Ангальт успел меньше чем за год только перевести дух, перестроить дядюшкин дом, ощутить неловкость от своего существования в подобном месте подобным образом и решить навестить барона, старого командира, как за ним явился его отец – его люди – и потребовал возвращения в родное лоно, из которого сын графа Аберрутвен был изгнан целую жизнь назад совсем ребёнком. Ангальт воле графа мог только подчиниться. Стоя перед ним, первый и единственный сын графа понял, каким глупцом был. Он то с юных лет считал, что к нему в крайнем случае заявятся и попросят – или потребуют – официального отречения от наследования земель и титула. Ангальт заблуждался. Он, не живший в родовом имении почти двадцать пять лет, не знавший жизни благородного вельможи, смотря на безумца напротив, понял, что надеялся в крайнем случае получить известие о смерти отца, и тогда уже пытаться вспомнить, что он Монтроуз. Или самому сгинуть в битве, чтоб без шансов. Но у графа Аберрутвен были только дочери. По законам мира, в котором жили отец и сын, женщина графский титул могла только отдать мужу. Но точно не при живом брате. По законам пожилого графа Аберрутвен прикончить сына он не мог, а дочерям и «их поганым муженькам» не отдал бы и клочка земли.
Граф Аберрутвен с годами стал сдавать. Замучил жён и дочерей, но так и не обзавёлся ни другими сыновьями, ни внуками. Его советники опять молили и просили вернуть отвергнутого сына, и однажды граф Аберрутвен решил, что ему жаль. Он начал сожалеть и понял вдруг, что жаждет снова увидеть своего сына, своего маленького мальчика, которого породила страшная и ненавистная ему женщина. Смешно, ведь стоя лицом к лицу, Ангальт и его отец почти сразу поняли, что не могут терпеть друг друга. Сумасбродный граф Аберрутвен, на удивление сильный душой и телом (но не разумом), видимо, в связи со своим неукротимым природным упрямством, старик, смутно выдающий свой возраст, жаждал увидеть шестилетнего мальчика, но увидел перед собой тридцатилетнего мужчину. Хмурого и прямолинейного, свободолюбивого и своевольного, безжалостного и хладнокровного мужчину со шрамами на лице и руках, который смотрел на графа с плохо скрываемым пренебрежением, будто бы они были на равных. Граф Аберрутвен был уверен, что этот человек – не его сын. Ангальт был уверен, что он не вынесет со своим отцом и дня.
Советники просили их встречаться и говорить с друг другом. Ангальт бы предпочёл просто просуществовать где-то ещё, до смерти своего папаши не попадаясь ему на глаза, но старый граф вознамерился подготовить приемника. Если старый граф Аберрутвен брался за что-то, то он делал это наверняка – своими методами.

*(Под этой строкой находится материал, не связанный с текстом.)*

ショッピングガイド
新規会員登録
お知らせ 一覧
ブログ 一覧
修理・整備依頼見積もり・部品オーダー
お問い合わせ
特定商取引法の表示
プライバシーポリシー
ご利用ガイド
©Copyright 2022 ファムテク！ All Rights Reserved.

Их ненависть к друг другу крепчала с каждым днём. Ангальт, сам по себе грубый человек, особенно когда не пытался это скрыть, а в обращении с отцом не мог сам на себя найти управу, чертовски часто оказывался запертым в темнице родового замка Монтроузов. Старый граф считал, что его неотесанному сыну пойдёт на пользу тьма, сырость и неудобство. Военного до кончиков волос было не напугать тьмой, сыростью и неудобством. Потом его по повелению отца выпускали из железно-каменного плена, и Ангальт, засыпая в своей постели, бывал раз за разом грубо разбужен беснующимся графом, который требовал его на разговор глубокой ночью. Ангальт, сидя в углу отцовской спальни и слушая его очередные бредни, регулярно задавался вопросом: как там себя чувствует тот несчастный, что заместо него выслушивал своего графа ночь за ночью, пока сам Ангальт не занял эту должность? Сын подходил к ситуации с юмором и раздражением: провоцировал отца, спорил, ругался, игнорировал, поддакивал, поощрял безумство, говорил разумно и даже пытался рассказывать о себе. Спустя два месяца Ангальт, прямой и не терпящий притворств, поднялся, сказал всем окружающим спасибо, и вознамерился уехать. Но граф повелел своё дитя обратно запереть и пообещал, что прирежет его и всех его знакомцев, если тот опять решит противиться.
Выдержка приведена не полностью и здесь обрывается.